▶ Task input
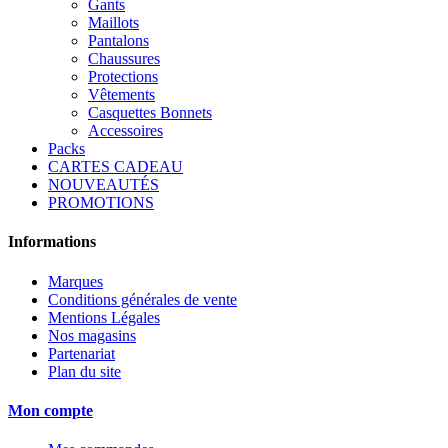
Gants
Maillots
Pantalons
Chaussures
Protections
Vêtements
Casquettes Bonnets
Accessoires
Packs
CARTES CADEAU
NOUVEAUTÉS
PROMOTIONS
Informations
Marques
Conditions générales de vente
Mentions Légales
Nos magasins
Partenariat
Plan du site
Mon compte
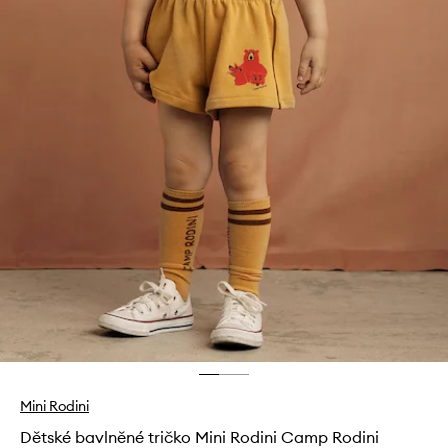
Mini Rodini
Dětské bavlněné tričko Mini Rodini Camp Rodini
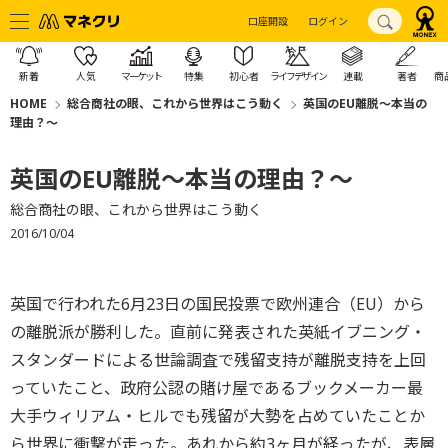
口座開設
ログイン
新着
人気
マーケット
特集
初心者
ライフデザイン
連載
著者
商
HOME
総合商社の眼、これから世界はこう動く
英国のEU離脱～本当の
理由？～
英国のEU離脱～本当の理由？～
総合商社の眼、これから世界はこう動く
2016/10/04
英国で行われた6月23日の国民投票で欧州連合（EU）から
の離脱派が勝利した。直前に発表された英紙イブニング・
スタンダードによる世論調査で残留支持が離脱支持を上回
っていたこと、政府公認の賭け屋であるブックメーカー最
大手ウィリアム・ヒルでも残留が大勢を占めていたことか
ら世界に衝撃が走った。あれから約3ヶ月が経ったが、表層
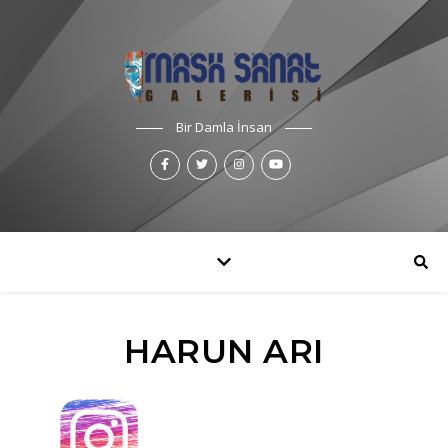
Bir Damla İnsan
HARUN ARI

▶ Exercise goal
With "Mini" as the search string, filter the records and return each line that has it.

▶ Expected answer
Mini Rodini
Dětské bavlněné tričko Mini Rodini Camp Rodini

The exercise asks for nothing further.